Very neat vehicles like a 57 chevy,camaro work trucks and even an import.

Here is one of my favorites based on a 1970-72 GTO.

Vehicles transformed from regular looking vehicles into cars of war. there was also a hellicopter and a couple motorcycles would take more pics but batteries are dead.


----------



## spencer1984 (Nov 3, 2005)

I'm still working on building my MASK collection, mostly by buying "less than mint" toys and restoring them. So far I have finished with Thunderhawk and Condor, and hope to have Firefly finished soon:


----------



## 454Smallblock (Jan 1, 2011)

NO YOU DITENT:thumbsup:

Been checking this now and then to see if anyone replied so thanks but when I get some batteries gonna have to show you my toys:jest:

So I do have some extras if your interested (Stinger,thunderhawk both with all accesories) but if not thats cool :thumbsup: So imagine you heard about stickerfixer.com (think thats it) they have been making new sticker sheets and they arent much and most likely better made than original and they usually have something new like iroc for thunderhawk which doesnt addup cause its a pre iroc regular z28 with gray z28 ground effects :tongue:. Neat cars and pics!


----------



## spencer1984 (Nov 3, 2005)

Thanks! I'm actually working with StickerFixer (they're an offshoot of Reprolabels.com), so they're an integral part of my restoration process.

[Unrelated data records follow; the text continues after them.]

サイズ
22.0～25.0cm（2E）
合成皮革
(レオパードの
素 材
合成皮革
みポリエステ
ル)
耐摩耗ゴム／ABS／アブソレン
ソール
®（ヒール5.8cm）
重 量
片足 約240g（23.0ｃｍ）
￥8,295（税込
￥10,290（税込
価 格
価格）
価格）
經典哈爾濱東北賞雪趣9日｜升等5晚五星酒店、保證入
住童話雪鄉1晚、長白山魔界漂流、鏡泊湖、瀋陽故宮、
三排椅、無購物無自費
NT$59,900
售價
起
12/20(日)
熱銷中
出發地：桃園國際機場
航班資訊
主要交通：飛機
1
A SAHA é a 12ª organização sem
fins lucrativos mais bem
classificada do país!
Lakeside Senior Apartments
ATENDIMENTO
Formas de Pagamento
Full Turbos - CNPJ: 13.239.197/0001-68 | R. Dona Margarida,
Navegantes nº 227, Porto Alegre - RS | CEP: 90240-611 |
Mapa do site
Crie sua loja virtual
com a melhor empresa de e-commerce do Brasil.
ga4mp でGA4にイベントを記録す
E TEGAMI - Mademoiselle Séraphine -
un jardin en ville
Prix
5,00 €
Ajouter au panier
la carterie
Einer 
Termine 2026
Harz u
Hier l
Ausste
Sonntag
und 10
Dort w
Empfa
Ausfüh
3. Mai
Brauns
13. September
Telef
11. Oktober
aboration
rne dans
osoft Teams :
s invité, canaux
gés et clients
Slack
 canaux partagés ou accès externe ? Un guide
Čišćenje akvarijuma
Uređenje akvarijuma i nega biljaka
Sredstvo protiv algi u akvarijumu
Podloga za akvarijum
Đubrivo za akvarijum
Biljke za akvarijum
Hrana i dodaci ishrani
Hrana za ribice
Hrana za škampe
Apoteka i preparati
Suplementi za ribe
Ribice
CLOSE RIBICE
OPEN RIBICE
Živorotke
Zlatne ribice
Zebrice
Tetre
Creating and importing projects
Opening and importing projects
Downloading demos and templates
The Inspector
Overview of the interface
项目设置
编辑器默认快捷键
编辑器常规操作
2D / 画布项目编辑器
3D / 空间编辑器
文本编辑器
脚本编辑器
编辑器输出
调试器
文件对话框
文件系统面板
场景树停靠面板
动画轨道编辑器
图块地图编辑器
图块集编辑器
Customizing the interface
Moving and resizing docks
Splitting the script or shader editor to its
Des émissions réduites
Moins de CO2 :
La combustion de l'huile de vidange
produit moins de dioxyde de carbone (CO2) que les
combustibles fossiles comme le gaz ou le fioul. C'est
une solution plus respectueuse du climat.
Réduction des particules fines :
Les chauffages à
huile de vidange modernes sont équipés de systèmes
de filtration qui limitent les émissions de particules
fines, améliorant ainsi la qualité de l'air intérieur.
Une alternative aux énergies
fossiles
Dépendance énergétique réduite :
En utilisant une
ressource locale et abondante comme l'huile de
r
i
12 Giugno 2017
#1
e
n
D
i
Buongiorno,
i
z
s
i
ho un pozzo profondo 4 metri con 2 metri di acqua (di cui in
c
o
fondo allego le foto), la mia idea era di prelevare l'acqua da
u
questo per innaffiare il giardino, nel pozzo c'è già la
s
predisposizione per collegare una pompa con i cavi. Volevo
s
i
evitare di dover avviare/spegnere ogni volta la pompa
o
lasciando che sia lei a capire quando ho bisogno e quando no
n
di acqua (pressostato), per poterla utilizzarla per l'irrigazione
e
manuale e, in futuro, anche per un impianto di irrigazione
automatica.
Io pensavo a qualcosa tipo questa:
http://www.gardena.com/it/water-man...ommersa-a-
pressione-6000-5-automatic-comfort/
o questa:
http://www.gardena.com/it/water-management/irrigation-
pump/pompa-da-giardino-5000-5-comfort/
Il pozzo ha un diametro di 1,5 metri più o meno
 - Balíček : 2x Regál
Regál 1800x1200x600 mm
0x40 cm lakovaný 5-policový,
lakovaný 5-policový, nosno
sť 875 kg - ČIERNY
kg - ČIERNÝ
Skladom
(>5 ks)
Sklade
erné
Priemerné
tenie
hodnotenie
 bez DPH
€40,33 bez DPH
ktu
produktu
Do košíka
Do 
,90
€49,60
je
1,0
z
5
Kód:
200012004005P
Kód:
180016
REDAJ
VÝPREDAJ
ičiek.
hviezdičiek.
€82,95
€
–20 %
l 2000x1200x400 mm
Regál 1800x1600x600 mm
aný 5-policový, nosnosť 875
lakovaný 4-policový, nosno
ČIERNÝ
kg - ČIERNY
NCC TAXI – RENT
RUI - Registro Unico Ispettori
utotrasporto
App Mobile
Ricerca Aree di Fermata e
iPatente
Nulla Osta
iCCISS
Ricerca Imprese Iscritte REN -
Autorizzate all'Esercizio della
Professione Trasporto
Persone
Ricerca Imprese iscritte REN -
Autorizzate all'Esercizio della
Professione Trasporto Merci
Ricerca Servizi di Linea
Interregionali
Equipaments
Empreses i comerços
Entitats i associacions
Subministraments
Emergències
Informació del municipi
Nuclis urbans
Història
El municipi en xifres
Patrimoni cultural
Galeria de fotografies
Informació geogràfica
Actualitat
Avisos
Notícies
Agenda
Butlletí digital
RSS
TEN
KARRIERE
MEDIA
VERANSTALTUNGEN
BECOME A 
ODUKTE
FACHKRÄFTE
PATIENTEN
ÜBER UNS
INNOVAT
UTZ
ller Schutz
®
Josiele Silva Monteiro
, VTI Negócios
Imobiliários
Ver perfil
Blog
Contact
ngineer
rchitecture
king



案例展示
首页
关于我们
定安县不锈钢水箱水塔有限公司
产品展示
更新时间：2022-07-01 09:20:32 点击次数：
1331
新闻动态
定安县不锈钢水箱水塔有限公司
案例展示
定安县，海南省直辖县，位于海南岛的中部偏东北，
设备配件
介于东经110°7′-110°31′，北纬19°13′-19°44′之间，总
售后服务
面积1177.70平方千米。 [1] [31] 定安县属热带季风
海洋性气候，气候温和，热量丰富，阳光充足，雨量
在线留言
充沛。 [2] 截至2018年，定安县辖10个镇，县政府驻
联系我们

At the moment, the only accessories I'm looking for are the tailgate hitch for Firecracker, machine gun for Jackhammer, and one of the wheel guns from Firefly. I'm thinking about reproducing some parts in resin, and if they turn out well I'll see if other collectors may be interested.


----------



## 454Smallblock (Jan 1, 2011)

These are my boxed Mask toys from when I started a collection of mask from ebay a few years back. I would like some more but this will do. Also a pic of me almost 25 years ago.


----------



## 454Smallblock (Jan 1, 2011)

Yatming diecast thunderhawk car and a new (about 2007) gijoe agent trakker figure and new mask logo.


----------



## spencer1984 (Nov 3, 2005)

Awesome! I looked around for the Trakker figure, but never saw him in retail, and since he's the "wrong scale" I never pursued it online. The Boulder Hill is an especially nice find. Here's a shot of my restored Stinger. The previous owner had scraped it along something upside-down, so there were some pretty serious gouges in the roof and blower scoop that had to be repaired:


----------



## 454Smallblock (Jan 1, 2011)

Thats a Clean Stinger Spencer!:thumbsup:


----------